Poverty. Calculated based on indicators used in the 2011 Ethiopia Demographic and Health Survey (28). Using exploratory factor analysis with maximum likelihood estimation, the following were found to load onto one factor and were summed to form a poverty index: thatched (vs. corrugated iron) roof, non-improved toilet, no separate room for cooking, no electricity, unprotected water source, not possessing a radio or television, or mobile phone. The index was dichotomized at the median (4) to categorise households into higher vs. lower poverty status.
Age, sex, marital status, and education level. These variables were self-reported.
Data management and analysis were done using STATA version 15.1 (29). Categorical variables were summarized by frequency and percent, continuous variables by mean and 95% confidence intervals (CIs). Zero-inflated negative binomial regression models were used to test the relationship between residence and discrimination, including adjustments for the potential confounders listed above. The negative binomial distribution is appropriate for modelling over-dispersed count data.
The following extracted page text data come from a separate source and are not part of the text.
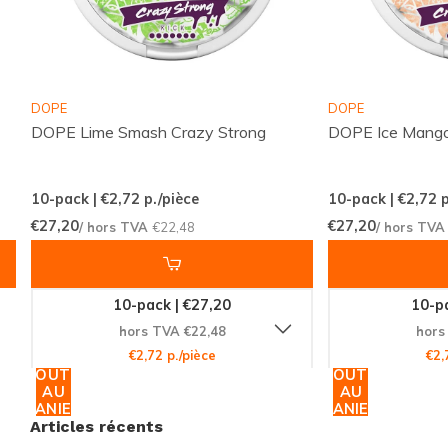
Une Expérience de Saveurs et de
Puissance
DOPE
DOPE
Les
sachets de nicotine ZEUS
Tropic Burst Extra
DOPE Lime Smash Crazy Strong
DOPE Ice Mango
Strong sont parfaits pour ceux qui apprécient les
goûts fruités et tropicaux. Ce produit se classe parmi
les sachets extra forts, offrant une dose de nicotine
10-pack | €2,72
p./pièce
10-pack | €2,72
p
€27,20
€27,20
de 15 à 25 mg, idéale pour les utilisateurs
/ hors TVA
€22,48
/ hors TV
expérimentés à la recherche d'une satisfaction
immédiate.
10-pack | €27,20
10-pa
hors TVA €22,48
hors
Commandez Maintenant et
€2,72 p./pièce
€2,
Ressentez la Différence
AJOUTER
AJOUTER
AU
AU
PANIER
PANIER
Ne manquez pas l'occasion de découvrir cette
Articles récents
explosion de saveurs et de puissance. Commandez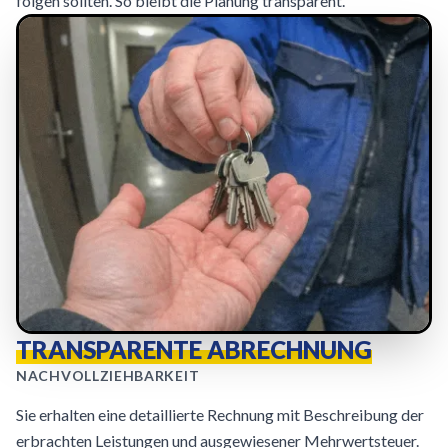
folgen sollten. So bleibt die Planung transparent.
TRANSPARENTE ABRECHNUNG
NACHVOLLZIEHBARKEIT
Sie erhalten eine detaillierte Rechnung mit Beschreibung der
erbrachten Leistungen und ausgewiesener Mehrwertsteuer.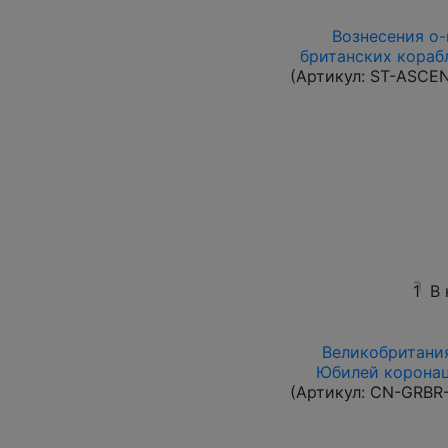
Вознесения о-в
британских корабл
(Артикул:
ST-ASCE
1
В
Великобритания
Юбилей коронац
(Артикул:
CN-GRBR-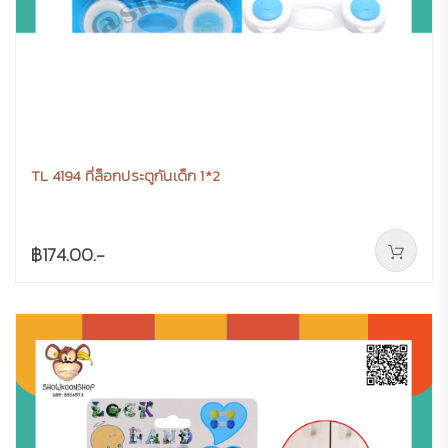
TL 4194 ที่ล็อกประตูกันเด็ก 1*2
฿174.00.-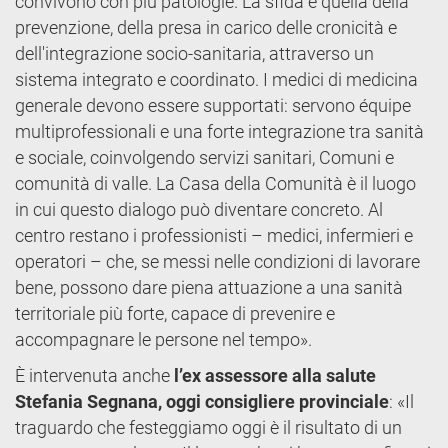
convivono con più patologie. La sfida è quella della
prevenzione, della presa in carico delle cronicità e
dell'integrazione socio-sanitaria, attraverso un
sistema integrato e coordinato. I medici di medicina
generale devono essere supportati: servono équipe
multiprofessionali e una forte integrazione tra sanità
e sociale, coinvolgendo servizi sanitari, Comuni e
comunità di valle. La Casa della Comunità è il luogo
in cui questo dialogo può diventare concreto. Al
centro restano i professionisti – medici, infermieri e
operatori – che, se messi nelle condizioni di lavorare
bene, possono dare piena attuazione a una sanità
territoriale più forte, capace di prevenire e
accompagnare le persone nel tempo».
È intervenuta anche
l’ex assessore alla salute
Stefania Segnana, oggi consigliere provinciale
: «Il
traguardo che festeggiamo oggi è il risultato di un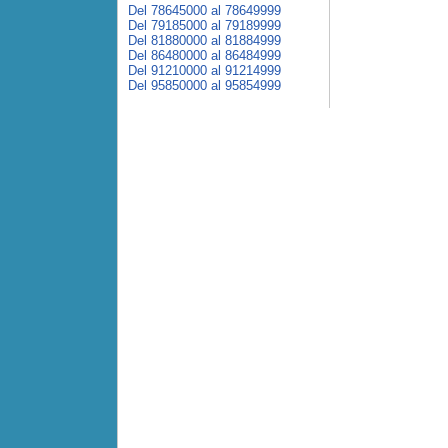
Del 78645000 al 78649999
Del 79185000 al 79189999
Del 81880000 al 81884999
Del 86480000 al 86484999
Del 91210000 al 91214999
Del 95850000 al 95854999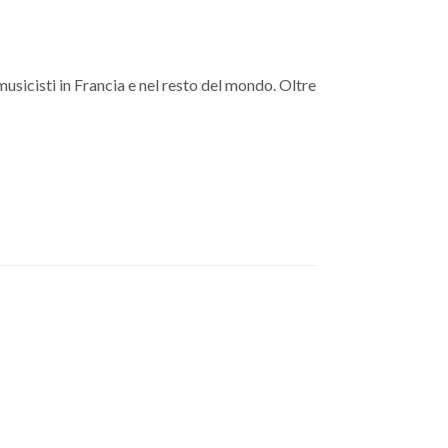
icisti in Francia e nel resto del mondo. Oltre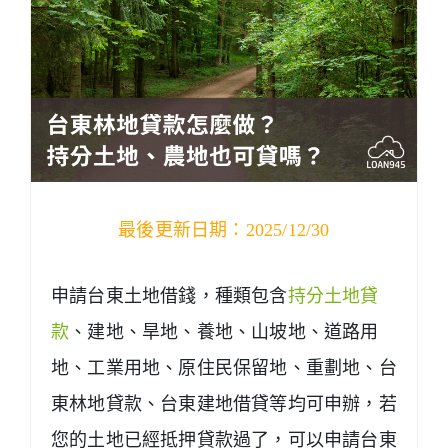
最後更新日期：2025/12/30
申請台東土地借錢，種類包含
持分土地貸
款
、建地、旱地、養地、山坡地、道路用
地、工業用地、原住民保留地、重劃地、台
東林地貸款、台東建地借貸等均可申辦，若
您的土地已經抵押貸款過了，可以申請台東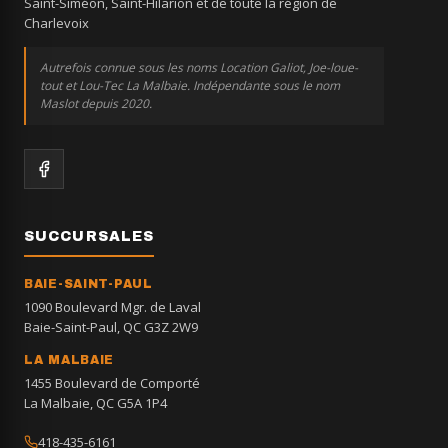
Saint-Siméon, Saint-Hilarion et de toute la région de
Charlevoix
Autrefois connue sous les noms Location Galiot, Joe-loue-
tout et Lou-Tec La Malbaie. Indépendante sous le nom
Maslot depuis 2020.
SUCCURSALES
BAIE-SAINT-PAUL
1090 Boulevard Mgr. de Laval
Baie-Saint-Paul, QC G3Z 2W9
LA MALBAIE
1455 Boulevard de Comporté
La Malbaie, QC G5A 1P4
418-435-6161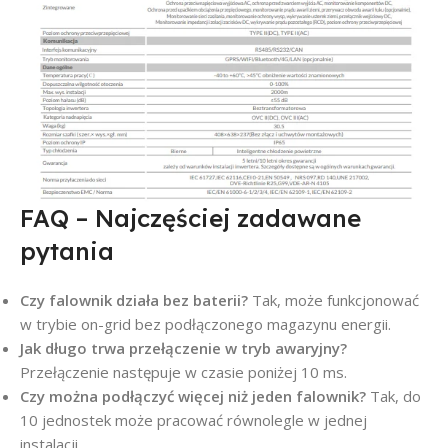
FAQ – Najczęściej zadawane
pytania
Czy falownik działa bez baterii?
Tak, może funkcjonować
w trybie on-grid bez podłączonego magazynu energii.
Jak długo trwa przełączenie w tryb awaryjny?
Przełączenie następuje w czasie poniżej 10 ms.
Czy można podłączyć więcej niż jeden falownik?
Tak, do
10 jednostek może pracować równolegle w jednej
instalacji.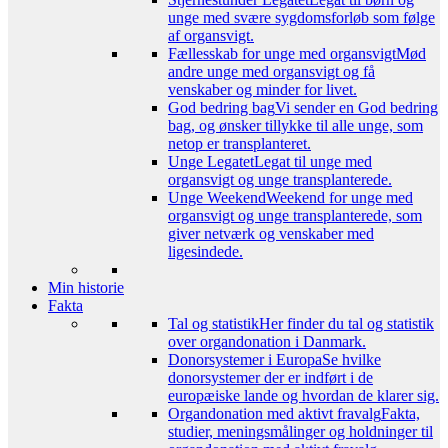
unge med svære sygdomsforløb som følge
af organsvigt.
Fællesskab for unge med organsvigt
Mød
andre unge med organsvigt og få
venskaber og minder for livet.
God bedring bag
Vi sender en God bedring
bag, og ønsker tillykke til alle unge, som
netop er transplanteret.
Unge Legatet
Legat til unge med
organsvigt og unge transplanterede.
Unge Weekend
Weekend for unge med
organsvigt og unge transplanterede, som
giver netværk og venskaber med
ligesindede.
Min historie
Fakta
Tal og statistik
Her finder du tal og statistik
over organdonation i Danmark.
Donorsystemer i Europa
Se hvilke
donorsystemer der er indført i de
europæiske lande og hvordan de klarer sig.
Organdonation med aktivt fravalg
Fakta,
studier, meningsmålinger og holdninger til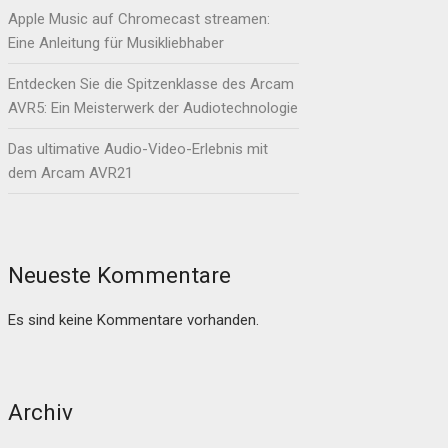
Apple Music auf Chromecast streamen:
Eine Anleitung für Musikliebhaber
Entdecken Sie die Spitzenklasse des Arcam
AVR5: Ein Meisterwerk der Audiotechnologie
Das ultimative Audio-Video-Erlebnis mit
dem Arcam AVR21
Neueste Kommentare
Es sind keine Kommentare vorhanden.
Archiv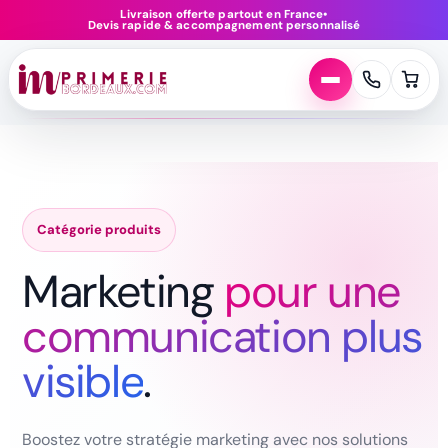
Aller
Livraison offerte partout en France
•
Devis rapide & accompagnement personnalisé
au
contenu
Catégorie produits
Marketing
pour une
communication plus
visible
.
Boostez votre stratégie marketing avec nos solutions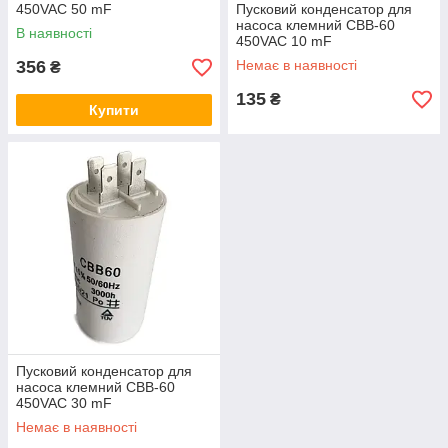
450VAC 50 mF
Пусковий конденсатор для
насоса клемний CBB-60
В наявності
450VAC 10 mF
356
Немає в наявності
₴
135
₴
Купити
Пусковий конденсатор для
насоса клемний CBB-60
450VAC 30 mF
Немає в наявності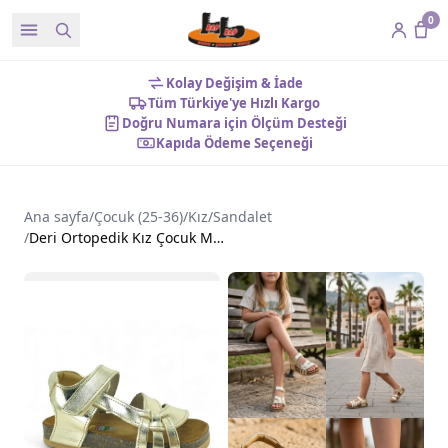
0
Kolay Değişim & İade
Tüm Türkiye'ye Hızlı Kargo
Doğru Numara için Ölçüm Desteği
Kapıda Ödeme Seçeneği
Ana sayfa
/
Çocuk (25-36)
/
Kız
/
Sandalet
/
Deri Ortopedik Kız Çocuk Mantar Taban Sandalet Gold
The distribution of discrimination was determined to be zero-inflated upon visual examination.
The potential confounders were determined a priori, as described above, and were included in the adjusted model regardless of statistical significance.
Coefficients are on a log scale; they have been exponentiated and presented as risk ratios for ease of interpretation. The risk ratio represents the increase in total discrimination score for a one-unit increase in explanatory variable.